In light of this overwhelming evidence of guilt, Robles simply cannot establish a reasonable probability that he would have been acquitted had his case been tried. The record is also devoid of anything which suggests that Robles would have received a lesser sentence had he proceeded to trial. Indeed, as Justice Solomon indicated during the course of pretrial proceedings, had Robles insisted on pursuing his plainly frivolous defense, it is likely that he would have been sentenced to a longer aggregate term than he ultimately received. (T. 9-11, 23).
Finally, the record confirms that Robles' counsel made appropriate pretrial motions, negotiated on Robles' behalf with the prosecutor, secured a highly favorable plea arrangement, explained Robles' options to him on numerous occasions, and correctly advised him that his interests were best served by pleading guilty. His services consequently were more than adequate.
Thus, even if Robles' ineffective assistance of counsel claim were not procedurally barred, it plainly would fail on the merits.
For the foregoing reasons, Robles' habeas petition should be denied. Furthermore, because Robles has not made the substantial showing of the denial of a constitutional right required by 28 U.S.C. § 2253(c)(2), a certificate of appealability should not be issued.

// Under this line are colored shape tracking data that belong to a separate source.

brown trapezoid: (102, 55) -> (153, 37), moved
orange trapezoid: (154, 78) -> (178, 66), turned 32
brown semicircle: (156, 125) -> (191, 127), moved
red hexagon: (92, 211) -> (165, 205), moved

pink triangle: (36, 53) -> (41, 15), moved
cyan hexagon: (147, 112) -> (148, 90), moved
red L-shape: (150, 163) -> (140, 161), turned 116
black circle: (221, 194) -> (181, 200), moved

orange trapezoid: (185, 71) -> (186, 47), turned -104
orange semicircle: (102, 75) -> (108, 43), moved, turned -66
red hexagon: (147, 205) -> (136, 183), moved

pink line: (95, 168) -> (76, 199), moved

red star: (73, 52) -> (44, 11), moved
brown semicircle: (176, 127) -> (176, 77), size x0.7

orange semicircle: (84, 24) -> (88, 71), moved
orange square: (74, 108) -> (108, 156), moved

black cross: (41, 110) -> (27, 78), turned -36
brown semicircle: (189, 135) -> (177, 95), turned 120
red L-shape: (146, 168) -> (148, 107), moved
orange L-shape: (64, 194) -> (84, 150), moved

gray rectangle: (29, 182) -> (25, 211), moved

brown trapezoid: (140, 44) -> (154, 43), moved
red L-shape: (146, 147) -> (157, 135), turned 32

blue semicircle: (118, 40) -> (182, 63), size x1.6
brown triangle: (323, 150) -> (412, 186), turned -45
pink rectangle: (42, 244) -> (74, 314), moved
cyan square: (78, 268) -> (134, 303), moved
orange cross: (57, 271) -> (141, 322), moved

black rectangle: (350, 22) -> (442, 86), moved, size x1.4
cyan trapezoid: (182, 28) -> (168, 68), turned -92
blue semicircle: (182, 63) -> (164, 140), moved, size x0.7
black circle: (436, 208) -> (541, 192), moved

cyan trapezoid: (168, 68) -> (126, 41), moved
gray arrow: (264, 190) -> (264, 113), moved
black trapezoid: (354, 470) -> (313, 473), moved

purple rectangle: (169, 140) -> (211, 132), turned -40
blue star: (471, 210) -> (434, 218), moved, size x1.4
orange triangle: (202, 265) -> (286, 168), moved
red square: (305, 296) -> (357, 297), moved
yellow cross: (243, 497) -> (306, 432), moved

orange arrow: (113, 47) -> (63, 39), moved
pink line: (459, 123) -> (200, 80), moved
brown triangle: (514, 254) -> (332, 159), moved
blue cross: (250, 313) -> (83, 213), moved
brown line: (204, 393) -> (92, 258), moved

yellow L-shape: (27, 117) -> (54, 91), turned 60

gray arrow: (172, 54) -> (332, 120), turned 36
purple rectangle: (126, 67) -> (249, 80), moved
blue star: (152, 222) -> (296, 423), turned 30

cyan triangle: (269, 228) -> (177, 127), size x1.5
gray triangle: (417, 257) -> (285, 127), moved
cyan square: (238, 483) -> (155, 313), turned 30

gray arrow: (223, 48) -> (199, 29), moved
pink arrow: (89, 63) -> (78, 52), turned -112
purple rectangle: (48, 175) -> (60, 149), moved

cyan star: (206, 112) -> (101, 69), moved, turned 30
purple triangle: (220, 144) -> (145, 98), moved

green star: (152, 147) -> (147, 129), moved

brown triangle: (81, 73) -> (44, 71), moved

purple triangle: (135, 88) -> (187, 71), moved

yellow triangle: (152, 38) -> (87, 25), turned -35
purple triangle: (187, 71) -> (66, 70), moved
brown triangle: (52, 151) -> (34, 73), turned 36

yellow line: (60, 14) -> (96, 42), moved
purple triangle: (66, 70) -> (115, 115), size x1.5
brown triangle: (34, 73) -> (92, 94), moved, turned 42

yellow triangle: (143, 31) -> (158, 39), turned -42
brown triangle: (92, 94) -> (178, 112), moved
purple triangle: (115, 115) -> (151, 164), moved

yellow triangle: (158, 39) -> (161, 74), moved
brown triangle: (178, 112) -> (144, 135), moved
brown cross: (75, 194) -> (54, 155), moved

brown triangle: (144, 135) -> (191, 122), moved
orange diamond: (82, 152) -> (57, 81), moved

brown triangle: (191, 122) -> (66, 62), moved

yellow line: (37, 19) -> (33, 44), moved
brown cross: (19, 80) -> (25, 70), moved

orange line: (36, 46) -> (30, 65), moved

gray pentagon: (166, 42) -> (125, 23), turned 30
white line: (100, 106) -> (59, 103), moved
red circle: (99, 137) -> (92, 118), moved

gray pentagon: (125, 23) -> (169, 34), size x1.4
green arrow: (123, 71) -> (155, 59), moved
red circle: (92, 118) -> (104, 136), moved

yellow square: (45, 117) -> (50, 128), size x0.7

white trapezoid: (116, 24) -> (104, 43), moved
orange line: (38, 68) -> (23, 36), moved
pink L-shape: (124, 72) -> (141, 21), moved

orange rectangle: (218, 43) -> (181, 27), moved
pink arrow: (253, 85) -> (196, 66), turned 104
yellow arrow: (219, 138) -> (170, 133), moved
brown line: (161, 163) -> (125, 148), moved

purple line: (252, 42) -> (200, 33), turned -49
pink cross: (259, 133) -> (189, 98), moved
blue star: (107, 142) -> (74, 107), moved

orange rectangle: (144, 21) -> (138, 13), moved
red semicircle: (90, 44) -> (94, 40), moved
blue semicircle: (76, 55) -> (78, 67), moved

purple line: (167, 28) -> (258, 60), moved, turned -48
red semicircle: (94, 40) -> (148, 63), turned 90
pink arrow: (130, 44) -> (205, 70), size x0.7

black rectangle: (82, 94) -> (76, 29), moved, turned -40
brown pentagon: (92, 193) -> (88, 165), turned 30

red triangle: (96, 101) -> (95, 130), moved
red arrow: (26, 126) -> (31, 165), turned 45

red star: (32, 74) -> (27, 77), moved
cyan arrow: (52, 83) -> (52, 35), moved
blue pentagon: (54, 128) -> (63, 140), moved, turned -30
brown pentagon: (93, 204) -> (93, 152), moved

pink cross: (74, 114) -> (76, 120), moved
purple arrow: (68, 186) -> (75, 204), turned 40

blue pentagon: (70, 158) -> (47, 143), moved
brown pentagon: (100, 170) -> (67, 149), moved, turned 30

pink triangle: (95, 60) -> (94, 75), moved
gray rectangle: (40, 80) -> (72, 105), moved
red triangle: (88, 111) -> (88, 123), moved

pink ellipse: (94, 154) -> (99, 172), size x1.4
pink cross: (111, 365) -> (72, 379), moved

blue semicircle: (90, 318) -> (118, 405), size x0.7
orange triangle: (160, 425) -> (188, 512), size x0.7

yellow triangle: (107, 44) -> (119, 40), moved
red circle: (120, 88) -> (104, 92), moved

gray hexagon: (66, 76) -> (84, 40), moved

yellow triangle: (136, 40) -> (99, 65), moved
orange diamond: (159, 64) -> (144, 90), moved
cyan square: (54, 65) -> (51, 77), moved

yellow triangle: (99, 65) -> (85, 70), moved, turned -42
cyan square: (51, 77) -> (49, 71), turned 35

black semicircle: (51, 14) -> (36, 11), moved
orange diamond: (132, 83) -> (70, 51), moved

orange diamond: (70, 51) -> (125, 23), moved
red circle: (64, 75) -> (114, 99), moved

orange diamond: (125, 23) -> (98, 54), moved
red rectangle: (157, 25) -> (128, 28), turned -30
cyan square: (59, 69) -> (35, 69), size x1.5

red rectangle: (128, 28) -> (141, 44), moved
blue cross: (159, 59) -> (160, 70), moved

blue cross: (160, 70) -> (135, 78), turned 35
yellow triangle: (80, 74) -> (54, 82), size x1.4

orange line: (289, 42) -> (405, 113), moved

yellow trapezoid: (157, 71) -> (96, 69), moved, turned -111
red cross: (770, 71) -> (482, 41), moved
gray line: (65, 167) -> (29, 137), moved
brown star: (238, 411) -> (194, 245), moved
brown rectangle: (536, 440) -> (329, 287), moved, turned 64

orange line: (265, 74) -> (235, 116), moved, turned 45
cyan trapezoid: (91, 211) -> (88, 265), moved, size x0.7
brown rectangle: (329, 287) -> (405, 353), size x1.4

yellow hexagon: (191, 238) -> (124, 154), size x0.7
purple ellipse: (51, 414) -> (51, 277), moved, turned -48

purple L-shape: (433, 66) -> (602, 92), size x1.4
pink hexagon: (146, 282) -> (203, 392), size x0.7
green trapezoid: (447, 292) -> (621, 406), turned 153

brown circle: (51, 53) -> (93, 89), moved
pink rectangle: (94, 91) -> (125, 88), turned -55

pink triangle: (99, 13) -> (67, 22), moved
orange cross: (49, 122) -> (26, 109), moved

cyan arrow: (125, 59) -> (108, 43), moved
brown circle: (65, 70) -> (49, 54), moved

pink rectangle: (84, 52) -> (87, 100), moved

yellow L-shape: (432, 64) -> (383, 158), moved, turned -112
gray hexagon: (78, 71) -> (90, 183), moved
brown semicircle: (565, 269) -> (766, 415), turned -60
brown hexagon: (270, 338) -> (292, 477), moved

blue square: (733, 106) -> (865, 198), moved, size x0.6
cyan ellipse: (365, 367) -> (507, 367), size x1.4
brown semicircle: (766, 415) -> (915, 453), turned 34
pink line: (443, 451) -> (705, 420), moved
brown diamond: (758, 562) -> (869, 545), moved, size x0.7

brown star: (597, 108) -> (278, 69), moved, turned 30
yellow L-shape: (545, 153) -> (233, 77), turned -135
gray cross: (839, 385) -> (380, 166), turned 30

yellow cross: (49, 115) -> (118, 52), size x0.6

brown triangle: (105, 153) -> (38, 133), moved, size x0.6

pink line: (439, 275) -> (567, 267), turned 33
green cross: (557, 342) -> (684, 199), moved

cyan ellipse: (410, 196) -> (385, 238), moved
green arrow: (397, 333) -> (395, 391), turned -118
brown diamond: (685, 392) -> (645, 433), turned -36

V. Notice of Procedure for Filing of Objections to this Report and Recommendation
The parties shall have ten (10) days from the service of this Report and Recommendation to file written objections pursuant to 28 U.S.C. § 636(b)(1) and Rule 72(b) of the Federal Rules of Civil Procedure. See also Fed. R. Civ. P. 6(a) and (d). Any such objections shall be filed with the Clerk of the Court, with courtesy copies delivered to the chambers of the Honorable Jed S. Rakoff and to my chambers at the United States Courthouse, 500 Pearl Street, New York, New York 10007, and to any opposing parties. See 28 U.S.C. § 636(b)(1); Fed. R. Civ. P. 6(a), 6(d), 72(b). Any requests for an extension of time for filing objections must be directed to Judge Rakoff. The failure to file these timely objections will result in a waiver of those objections for purposes of appeal. See 28 U.S.C. § 636(b)(1); Fed. R. Civ. P. 6(a), 6(d), 72(b); Thomas v. Am, 474 U.S. 140 (1985).